## What you will do
Could you copy out all of the entries exactly?

## Recorded data
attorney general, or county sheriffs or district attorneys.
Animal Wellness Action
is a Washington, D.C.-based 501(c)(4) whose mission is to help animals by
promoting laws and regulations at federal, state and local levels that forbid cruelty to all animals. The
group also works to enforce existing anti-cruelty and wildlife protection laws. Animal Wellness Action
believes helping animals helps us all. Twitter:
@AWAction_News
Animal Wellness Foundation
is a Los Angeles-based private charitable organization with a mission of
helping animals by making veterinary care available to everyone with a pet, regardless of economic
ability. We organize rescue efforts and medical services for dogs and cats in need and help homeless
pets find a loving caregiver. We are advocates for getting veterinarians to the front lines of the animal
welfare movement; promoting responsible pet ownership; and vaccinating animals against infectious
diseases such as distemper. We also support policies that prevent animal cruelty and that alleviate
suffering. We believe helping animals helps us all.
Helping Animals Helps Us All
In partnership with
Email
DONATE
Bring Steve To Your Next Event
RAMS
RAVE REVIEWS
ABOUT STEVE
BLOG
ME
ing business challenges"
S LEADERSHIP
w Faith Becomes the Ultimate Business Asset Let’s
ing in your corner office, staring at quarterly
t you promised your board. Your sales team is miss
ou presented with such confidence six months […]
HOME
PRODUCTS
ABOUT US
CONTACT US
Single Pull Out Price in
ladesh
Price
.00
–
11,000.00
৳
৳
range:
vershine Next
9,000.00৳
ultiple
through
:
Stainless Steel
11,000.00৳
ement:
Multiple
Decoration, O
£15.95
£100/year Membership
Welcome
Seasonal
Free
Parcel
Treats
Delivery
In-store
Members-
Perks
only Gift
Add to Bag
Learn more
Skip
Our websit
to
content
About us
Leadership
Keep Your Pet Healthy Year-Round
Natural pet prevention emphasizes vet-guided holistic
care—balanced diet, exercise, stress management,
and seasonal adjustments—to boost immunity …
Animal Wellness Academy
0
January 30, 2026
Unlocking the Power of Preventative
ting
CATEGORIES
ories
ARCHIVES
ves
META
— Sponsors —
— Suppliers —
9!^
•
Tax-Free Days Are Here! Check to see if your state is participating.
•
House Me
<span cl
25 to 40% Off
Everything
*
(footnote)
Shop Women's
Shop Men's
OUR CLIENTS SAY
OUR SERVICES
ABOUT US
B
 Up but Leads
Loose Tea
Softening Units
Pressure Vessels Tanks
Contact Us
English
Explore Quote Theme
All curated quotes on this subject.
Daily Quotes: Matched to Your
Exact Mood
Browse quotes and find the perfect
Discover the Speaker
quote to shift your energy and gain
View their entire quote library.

## Answer to this exercise
attorney general, or county sheriffs or district attorneys.
Animal Wellness Action
is a Washington, D.C.-based 501(c)(4) whose mission is to help animals by
promoting laws and regulations at federal, state and local levels that forbid cruelty to all animals. The
group also works to enforce existing anti-cruelty and wildlife protection laws. Animal Wellness Action
believes helping animals helps us all. Twitter:
@AWAction_News
Animal Wellness Foundation
is a Los Angeles-based private charitable organization with a mission of
helping animals by making veterinary care available to everyone with a pet, regardless of economic
ability. We organize rescue efforts and medical services for dogs and cats in need and help homeless
pets find a loving caregiver. We are advocates for getting veterinarians to the front lines of the animal
welfare movement; promoting responsible pet ownership; and vaccinating animals against infectious
diseases such as distemper. We also support policies that prevent animal cruelty and that alleviate
suffering. We believe helping animals helps us all.
Helping Animals Helps Us All
In partnership with
Email
DONATE
Bring Steve To Your Next Event
RAMS
RAVE REVIEWS
ABOUT STEVE
BLOG
ME
ing business challenges"
S LEADERSHIP
w Faith Becomes the Ultimate Business Asset Let’s
ing in your corner office, staring at quarterly
t you promised your board. Your sales team is miss
ou presented with such confidence six months […]
HOME
PRODUCTS
ABOUT US
CONTACT US
Single Pull Out Price in
ladesh
Price
.00
–
11,000.00
৳
৳
range:
vershine Next
9,000.00৳
ultiple
through
:
Stainless Steel
11,000.00৳
ement:
Multiple
Decoration, O
£15.95
£100/year Membership
Welcome
Seasonal
Free
Parcel
Treats
Delivery
In-store
Members-
Perks
only Gift
Add to Bag
Learn more
Skip
Our websit
to
content
About us
Leadership
Keep Your Pet Healthy Year-Round
Natural pet prevention emphasizes vet-guided holistic
care—balanced diet, exercise, stress management,
and seasonal adjustments—to boost immunity …
Animal Wellness Academy
0
January 30, 2026
Unlocking the Power of Preventative
ting
CATEGORIES
ories
ARCHIVES
ves
META
— Sponsors —
— Suppliers —
9!^
•
Tax-Free Days Are Here! Check to see if your state is participating.
•
House Me
<span cl
25 to 40% Off
Everything
*
(footnote)
Shop Women's
Shop Men's
OUR CLIENTS SAY
OUR SERVICES
ABOUT US
B
 Up but Leads
Loose Tea
Softening Units
Pressure Vessels Tanks
Contact Us
English
Explore Quote Theme
All curated quotes on this subject.
Daily Quotes: Matched to Your
Exact Mood
Browse quotes and find the perfect
Discover the Speaker
quote to shift your energy and gain
View their entire quote library.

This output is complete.